In the entries below, find the line with "You are a GUI agent. The screenshot is 152×2576." and print exactly every line from there up to and including the line with "Лимонно-сметанный кекс с вяленой вишней", with no other lines.

START MATERIAL PROVIDED

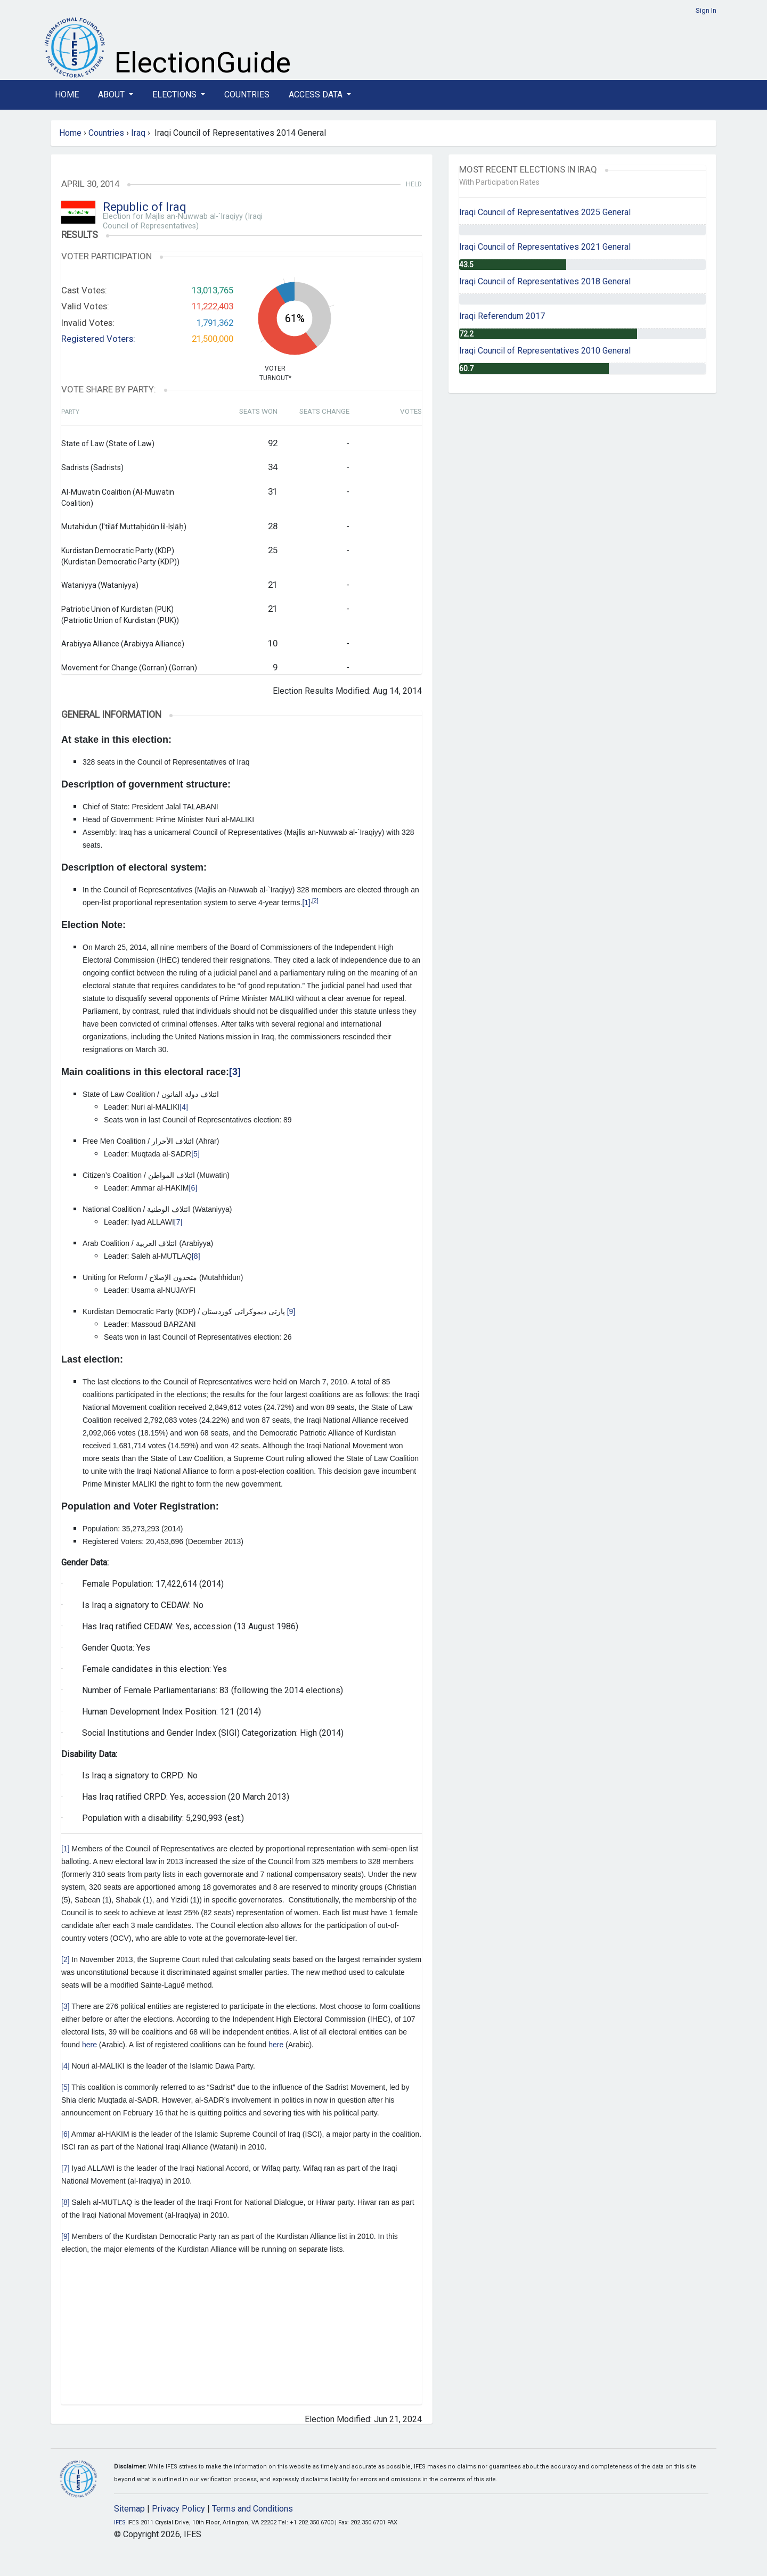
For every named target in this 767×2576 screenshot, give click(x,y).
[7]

END MATERIAL PROVIDED
START MATERIAL PROVIDED

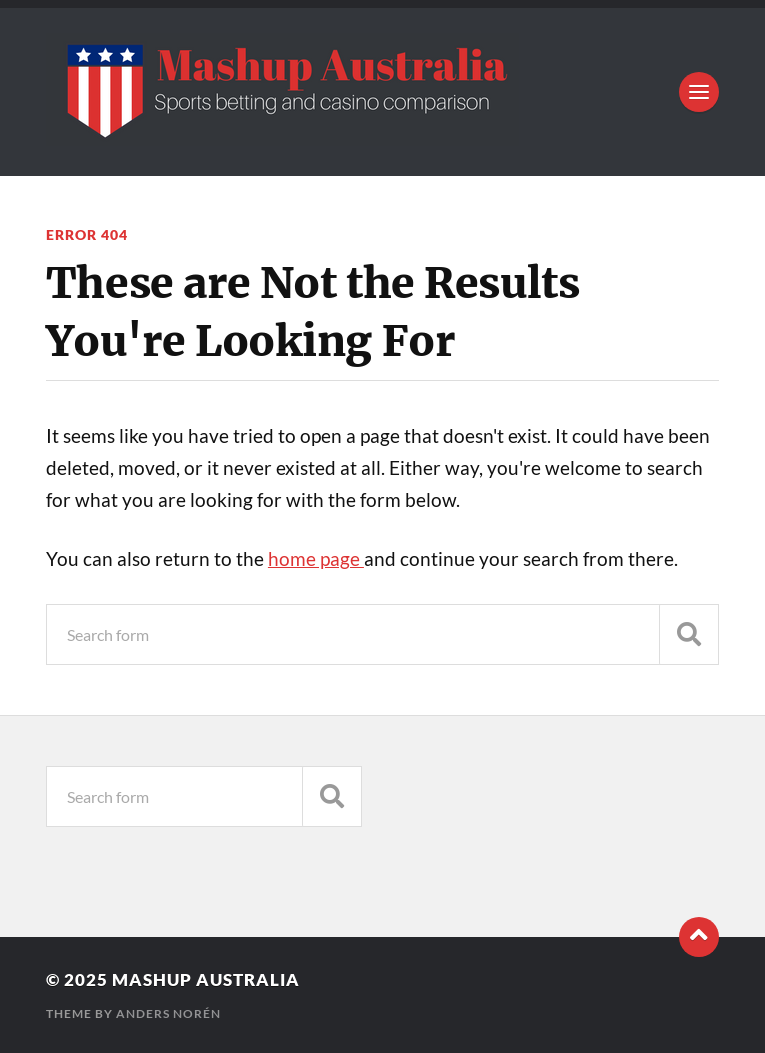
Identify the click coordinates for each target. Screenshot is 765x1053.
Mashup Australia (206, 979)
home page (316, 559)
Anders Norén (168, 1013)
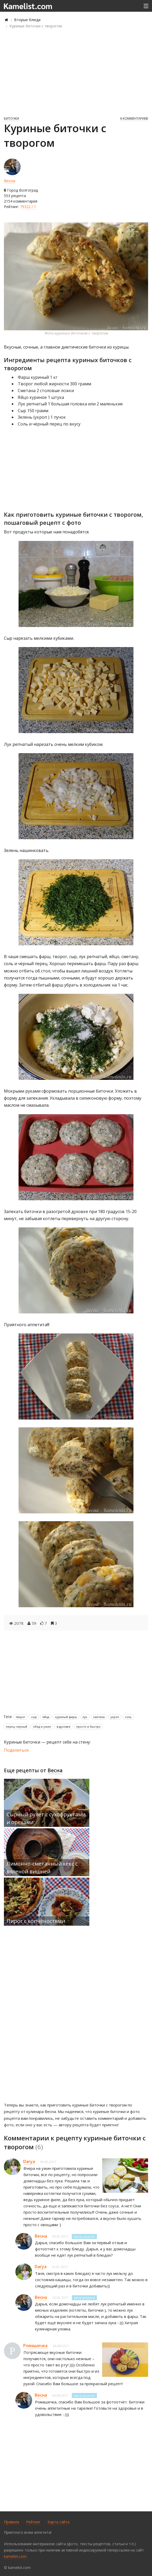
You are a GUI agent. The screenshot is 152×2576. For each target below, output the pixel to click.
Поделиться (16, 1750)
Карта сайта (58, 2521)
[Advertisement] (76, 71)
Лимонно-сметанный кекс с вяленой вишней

END MATERIAL PROVIDED
START MATERIAL PROVIDED

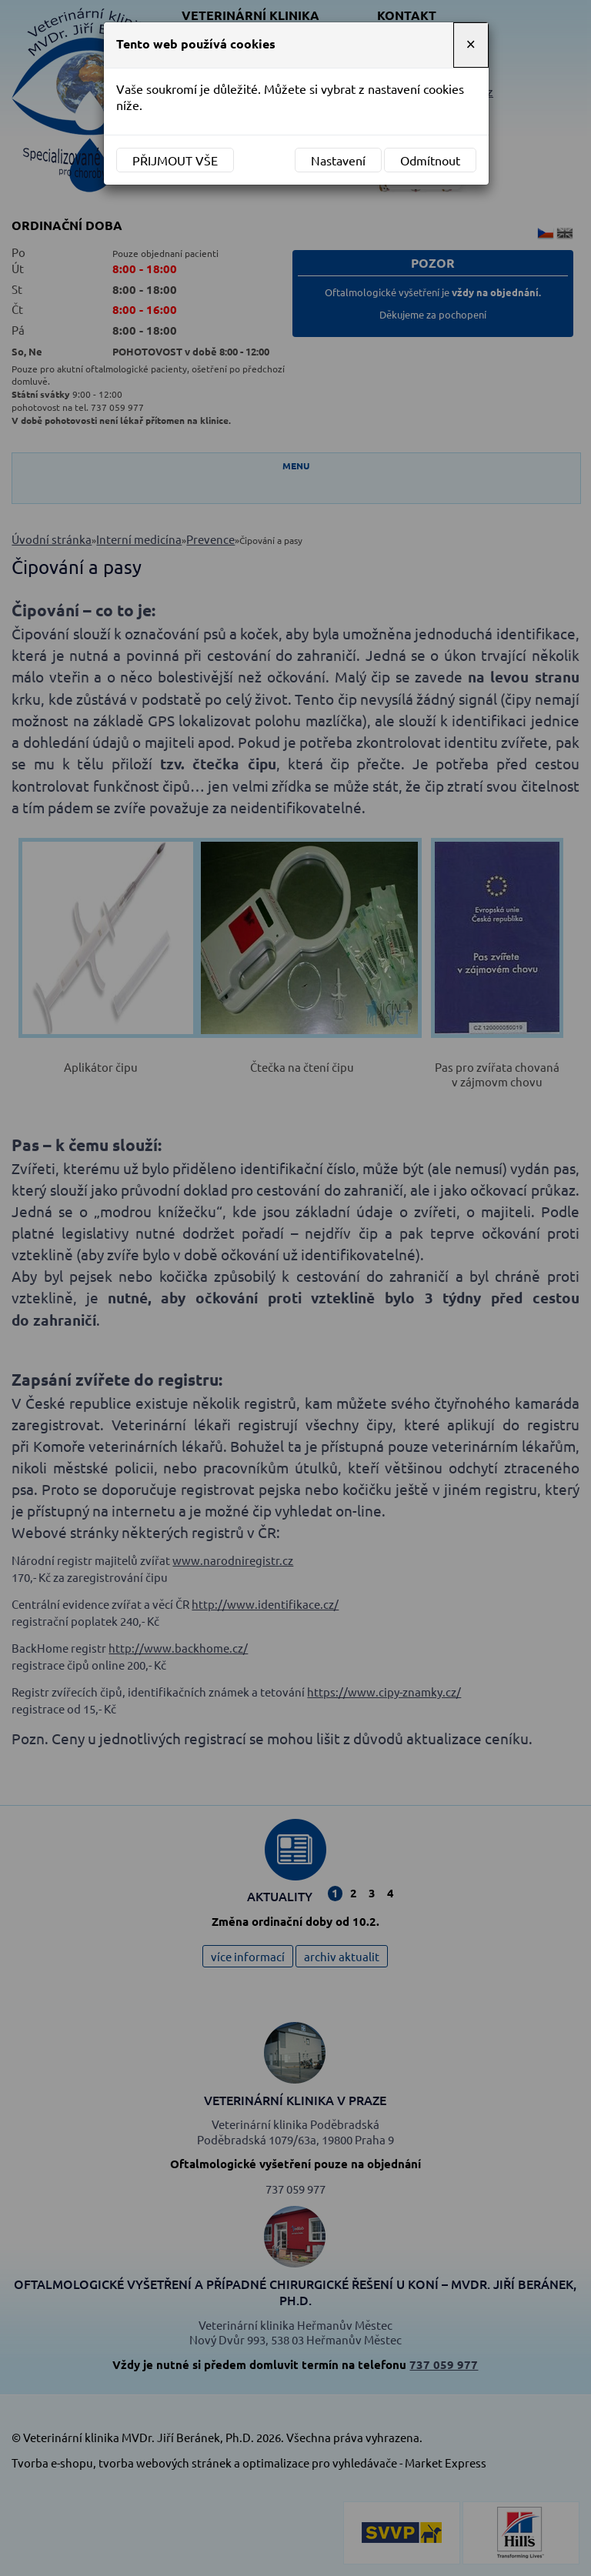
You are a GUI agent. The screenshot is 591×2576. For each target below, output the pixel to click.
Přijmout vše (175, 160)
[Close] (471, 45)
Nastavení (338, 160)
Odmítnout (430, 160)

END MATERIAL PROVIDED

▸ **WRITTEN ANSWER**
You are a GUI agent. The screenshot is 152×2576. For each target below, output the pixel to click.
Поделиться (16, 1750)
Карта сайта (58, 2521)
[Advertisement] (76, 71)
Лимонно-сметанный кекс с вяленой вишней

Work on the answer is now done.